See Improving ASR with Voice Focus and the model reference for available sizes and specs.
Voice Focus
Quail Voice Focus
Near-field primary-speaker isolation for Voice AI.
Quail Voice Focus is optimized for near-field voice interactions.
It prioritizes speech that sounds close to the microphone and suppresses speech that sounds distant, along with background noise.
This makes it ideal for single-user, close-talk use cases (e.g., headsets or handheld devices).

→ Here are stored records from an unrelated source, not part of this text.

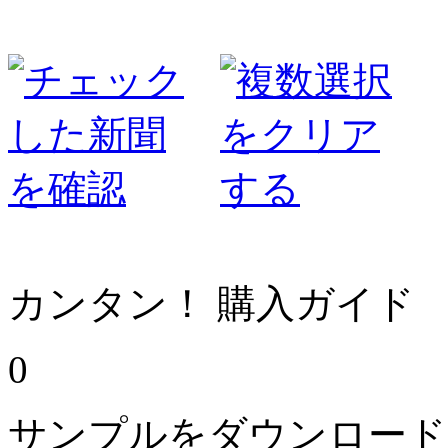
カンタン！ 購入ガイド
0
サンプルをダウンロード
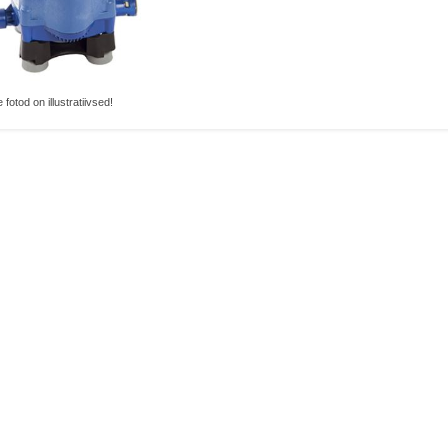
 fotod on illustratiivsed!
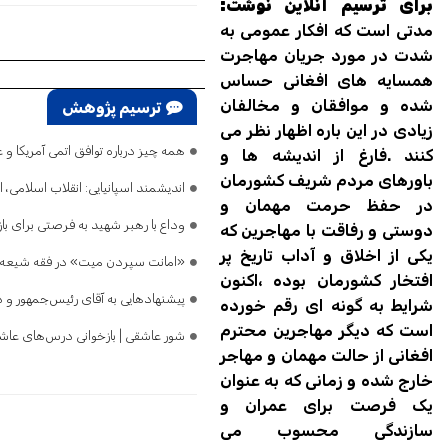
برای ترسیم آنلاین نوشت:
مدتی است که افکار عمومی به
شدت در مورد جریان مهاجرت
همسایه های افغانی حساس
شده و موافقان و مخالفان
ترسیم پژوهش
زیادی در این باره اظهار نظر می
همه چیز درباره توافق اتمی آمریکا 
کنند .فارغ از اندیشه ها و
باورهای مردم شریف کشورمان
اندیشمند اسپانیایی: انقلاب اسلامی،
در حفظ حرمت مهمان و
وداع با رهبر شهید به فرصتی برای با
دوستی و رفاقت با مهاجرین که
یکی از اخلاق و آداب تاریخ پر
«امانت سپردن میت» در فقه شیعه چ
افتخار کشورمان بوده ،اکنون
پیشنهادهایی به آقای رئیس‌جمهور و 
شرایط به گونه ای رقم خورده
است که دیگر مهاجرین محترم
شور عاشقی | بازخوانی درس‌های عاشور
افغانی از حالت مهمان و مهاجر
خارج شده و زمانی که به عنوان
یک فرصت برای عمران و
سازندگی محسوب می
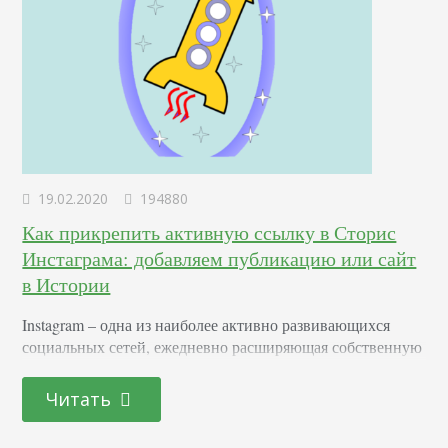
19.02.2020
194880
Как прикрепить активную ссылку в Сторис
Инстаграма: добавляем публикацию или сайт
в Истории
Instagram – одна из наиболее активно развивающихся
социальных сетей, ежедневно расширяющая собственную
аудиторию. Регулярно дополняемая всевозможными
опциями и инструментами, она предлагает практически
Читать
безграничные возможности для раскрутки и
продвижения. Так, например, относительно недавно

Voice Focus 2.1 listens for a moment at the start of each session before applying suppression. During this warm-up, audio may sound closer to the original. Once a clear primary speaker is detected (typically within a few seconds) full suppression kicks in. The sooner the primary speaker talks, the shorter the warm-up period. On very short clips where the primary speaker doesn’t get a chance to speak, suppression may not fully activate. This is by design, as Voice Focus 2.1 prioritizes accuracy over speed and will not suppress a speaker it hasn’t confidently identified yet.
When used with enhancement level of 100%, Quail Voice Focus 2.1 may also be used as a pre-processing step for third-party VADs that do not perform well in noisy conditions,
as it will more aggressively suppress background noise and speech, which can help improve VAD accuracy, but may also harm the ASR’s performance.